The Endura Pro SL Primaloft Waterproof Gloves are, Endura claim, their warmest waterproof gloves yet. At a penny off £55, they offer reasonably good value. So, with the mercury now hovering in low, it’s time to put these hand warmers to the test.
Premium Fabrics, sensible price
The gloves feature Primaloft Gold insulation which not only provides one of the best warmth to weight ratios but it also claims to offer good ‘breathability’. On top of the insulation they also feature a seam-sealed waterproof membrane, so your hands should be warm and dry whatever the weather has in store for you.

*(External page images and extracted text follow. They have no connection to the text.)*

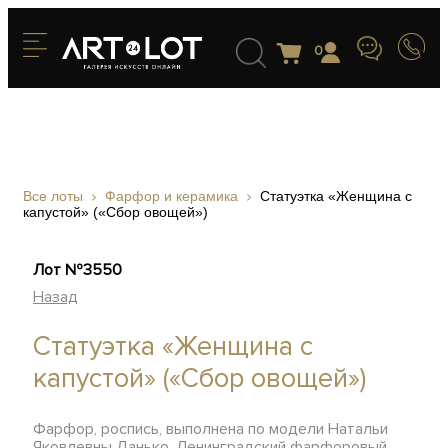
0
Все лоты
Фарфор и керамика
Статуэтка «Женщина с
капустой» («Сбор овощей»)
Лот №3550
Назад
Статуэтка «Женщина с
капустой» («Сбор овощей»)
Фарфор, роспись, выполнена по модели Натальи
Яковлевны Данько, Ленинградский фарфоровый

From a styling perspective, there isn’t anything to shout about. They’re black and the materials appear hard wearing enough that they’ll shrug off mud and general wear and tear for a good few seasons of use. Rubberised patches on the palm and fingers provide extra grip in the wet. On the outer edge, reflective patches are a token nod towards night-time visibility.
Internally, the gloves feature a very comfy and soft lining. They’re so pleasant to wear that I’ve been using them on early morning walks with the dog. As they’re so understated for a cycling glove, they don’t look out of place. To top off the list of positive features, they have extra-long cuffs to slip up your sleeves and keep the wind out.
On the bike, in the cold and the wet
As is common with pretty much all thick winter gloves, the fingers do feel somewhat clompy. The thick insulation makes them less dexterous on the controls than a thinner glove, but that is the price you pay for warm hands. The flip-side of that thick padding is that you’re unlikely to suffer any hand/palm discomfort when riding over long distance or bumpy trails.
Trying to retrieve things from pockets has to be a carefully considered affair else you’ll drop your cargo onto the road. The leatherette grip material on the fingers helps a bit and the gloves are less slippy than others I have tested.
Talking temperatures is a contentious topic. While I might be warm in my lounge with the heating set at 5, someone else will be shivering and complaining. The same goes with gloves. Testing in a variety of conditions, I’d recommend using these gloves for temperatures below 7°c. Anything over this and you’ll be sweating it out in no time. The waterproof qualities of these gloves are in no doubt having ridden a number of times in the rain and my hands remaining both warm and dry.
Riding on a decidedly nippy October morning, 3°c with a significant windchill, I found the Endura gloves were at the limit (of comfort) for me. Although my palms were warm, my finger tips were numb when riding straight into a headwind. Admittedly I do not have the greatest circulation and once out of the headwind, feeling did slowly return to my fingers. For anything colder, I’d consider using some silk liners to add an extra layer to my hands in an attempt to fight off feeling of finger freeze.
For their price, the Endura Pro SL Primaloft Gloves are an excellent cold weather glove which will keep you riding through all but the most bitter of temperatures. They’ll keep you dry and are tough enough to withstand a life of off-road cycling and bikepacking.